A theology of glory looks at the outward appearance of things, but the theology of the cross is riveted to the promise that is heard: “So we do not lose heart. Though our outer self is wasting away, our inner self is being renewed day by day. For this slight momentary affliction is preparing for us an eternal weight of glory beyond all comparison, as we look not to the things that are seen but to the things that are unseen” (4:16 – 18).

The contrast between seen and unseen is not Plato’s lower and upper worlds. It is not as if the visible world we know is a mere shadow compared with the invisible realm of pure spirit. Instead of two worlds, the apostles have in mind two ages: this world in its present form, under the reign of sin and death, and this world in its redeemed and resurrected form when Christ returns. Even now, the rays of the age to come are piercing this present age. As Paul teaches above, the final resurrection has already begun with Jesus as its firstfruits, along with the regeneration of the inner self. What we see and can measure visibly counts against this new creation, but we live by the promise.

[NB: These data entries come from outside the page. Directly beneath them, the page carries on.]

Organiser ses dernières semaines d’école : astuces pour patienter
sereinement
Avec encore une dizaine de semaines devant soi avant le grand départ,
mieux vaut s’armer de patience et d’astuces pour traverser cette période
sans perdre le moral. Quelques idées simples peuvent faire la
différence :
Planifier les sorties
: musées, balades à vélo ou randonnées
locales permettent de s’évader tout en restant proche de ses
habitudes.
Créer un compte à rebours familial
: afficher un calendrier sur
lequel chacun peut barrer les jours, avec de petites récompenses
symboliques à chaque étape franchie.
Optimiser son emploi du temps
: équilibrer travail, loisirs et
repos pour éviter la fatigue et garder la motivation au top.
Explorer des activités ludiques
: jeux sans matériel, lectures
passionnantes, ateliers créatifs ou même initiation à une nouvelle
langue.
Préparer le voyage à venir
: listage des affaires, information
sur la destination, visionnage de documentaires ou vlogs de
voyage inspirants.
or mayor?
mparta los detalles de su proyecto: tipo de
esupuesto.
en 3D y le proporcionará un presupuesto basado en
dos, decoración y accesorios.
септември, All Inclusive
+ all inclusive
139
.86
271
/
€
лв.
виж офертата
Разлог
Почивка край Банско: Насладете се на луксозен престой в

Already the wall separating Gentiles from Jews, symbolized by the temple’s outer court of the Gentiles and the inner court, has been torn down in Christ. In Christ, we enter not only the Holy Place, but the Most Holy Place, where not even Jews could enter except representatively in the high priest. As we learn from John’s vision in Revelation, even the boundary between heaven and earth will disappear. God’s throne room will no longer be invisible to us, nor even visible merely in one earthly capitol, but it will be in the middle of us. His glory will fill the earth and renew it day by day.

Heaven on earth at last. It’s not a dream. It has been secured already by Christ’s victory over sin and death. Yet for now it is a promise, with an advance on our final treasure being given in regular installments.

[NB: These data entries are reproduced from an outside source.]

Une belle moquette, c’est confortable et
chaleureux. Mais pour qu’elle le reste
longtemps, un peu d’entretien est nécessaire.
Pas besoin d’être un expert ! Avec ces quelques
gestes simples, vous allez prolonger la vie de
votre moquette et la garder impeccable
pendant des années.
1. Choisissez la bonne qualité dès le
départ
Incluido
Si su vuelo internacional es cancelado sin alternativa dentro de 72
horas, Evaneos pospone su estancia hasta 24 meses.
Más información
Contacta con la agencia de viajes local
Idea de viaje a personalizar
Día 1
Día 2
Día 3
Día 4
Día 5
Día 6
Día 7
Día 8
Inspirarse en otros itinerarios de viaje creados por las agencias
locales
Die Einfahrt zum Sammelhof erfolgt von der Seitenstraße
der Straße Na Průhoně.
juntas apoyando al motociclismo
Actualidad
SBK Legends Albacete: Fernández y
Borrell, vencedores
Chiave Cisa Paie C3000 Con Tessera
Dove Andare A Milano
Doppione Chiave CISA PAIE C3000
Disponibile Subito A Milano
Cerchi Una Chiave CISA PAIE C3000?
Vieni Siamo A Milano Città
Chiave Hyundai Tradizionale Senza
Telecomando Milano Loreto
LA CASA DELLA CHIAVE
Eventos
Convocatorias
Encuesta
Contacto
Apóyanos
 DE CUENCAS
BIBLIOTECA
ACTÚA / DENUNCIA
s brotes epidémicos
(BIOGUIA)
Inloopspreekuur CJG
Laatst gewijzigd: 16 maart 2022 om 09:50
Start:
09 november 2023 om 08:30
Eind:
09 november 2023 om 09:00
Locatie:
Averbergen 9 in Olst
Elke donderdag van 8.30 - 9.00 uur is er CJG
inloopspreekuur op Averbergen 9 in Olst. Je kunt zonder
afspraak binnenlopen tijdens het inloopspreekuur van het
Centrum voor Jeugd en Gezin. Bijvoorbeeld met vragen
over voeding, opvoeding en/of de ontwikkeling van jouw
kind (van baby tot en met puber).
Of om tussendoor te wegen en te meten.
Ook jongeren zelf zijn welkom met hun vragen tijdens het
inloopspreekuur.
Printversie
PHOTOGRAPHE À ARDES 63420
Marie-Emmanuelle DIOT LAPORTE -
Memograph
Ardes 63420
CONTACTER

The life that we live now by the Spirit is therefore already a down payment or security deposit on the blessings of the age to come. We can live with the ordinary world, with its common curse and common grace, with our ordinary growth in Christ through the ordinary means of grace, and with our ordinary callings in the family, the church, and the world. We can be content in the ups and downs, because we have every spiritual blessing in Christ and we share it with our fellow saints in the exchange of gifts.

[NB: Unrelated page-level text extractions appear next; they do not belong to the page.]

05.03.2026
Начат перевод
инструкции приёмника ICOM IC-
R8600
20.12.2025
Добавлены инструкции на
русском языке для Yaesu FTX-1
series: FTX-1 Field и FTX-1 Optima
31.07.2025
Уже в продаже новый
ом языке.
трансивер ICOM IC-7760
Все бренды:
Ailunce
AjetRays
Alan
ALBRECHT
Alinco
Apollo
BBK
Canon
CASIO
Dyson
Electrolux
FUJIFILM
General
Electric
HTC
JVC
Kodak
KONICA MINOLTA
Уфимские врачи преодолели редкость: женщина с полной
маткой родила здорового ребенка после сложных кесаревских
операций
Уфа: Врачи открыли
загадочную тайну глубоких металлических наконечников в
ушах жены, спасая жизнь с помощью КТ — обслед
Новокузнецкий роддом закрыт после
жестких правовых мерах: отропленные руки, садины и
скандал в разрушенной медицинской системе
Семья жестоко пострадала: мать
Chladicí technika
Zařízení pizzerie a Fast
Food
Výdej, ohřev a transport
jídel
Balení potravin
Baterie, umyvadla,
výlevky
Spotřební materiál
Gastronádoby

Now we can see more clearly that the vices that have warped us are corruptions of original gifts. We were made to hunger and thirst for glory, but we wanted it apart from God — on our own terms. Yet in Christ we will be glorified far beyond the condition of Adam and Eve in the garden. All of our desires — and others of which we weren’t even explicitly aware — will be satisfied beyond our wildest imagining.

It is precisely because of this extraordinary hope, therefore, that we can embrace the ordinary lives God gives us here and now.

For I consider that the sufferings of this present time are not worth comparing with the glory that is to be revealed to us. For the creation waits with eager longing for the revealing of the sons of God. For the creation was subjected to futility, not willingly, but because of him who subjected it, in hope that the creation itself will be set free from its bondage to corruption and obtain the freedom of the glory of the children of God. For we know that the whole creation has been groaning together in the pains of childbirth until now. And not only the creation, but we ourselves, who have the firstfruits of the Spirit, groan inwardly as we wait eagerly for adoption as sons, the redemption of our bodies. For in this hope we were saved. Now hope that is seen is not hope. For who hopes for what he sees? But if we hope for what we do not see, we wait for it with patience. (Rom 8:18 – 25)

That’s enough to make even our ordinary lives a foretaste of the extraordinary revolution that is on its way.

Exercise

1. How does the extraordinary hope of final redemption shed new light on our ordinary lives here and now?

2. We live as Christians in the tension between the “already” and the “not yet.” What does this mean? Is it practically relevant for our daily lives?

3. What would you do if you knew that Jesus was coming back today? Why?

4. Is dying a vocation? If so, how does that reorient our thinking about living each day?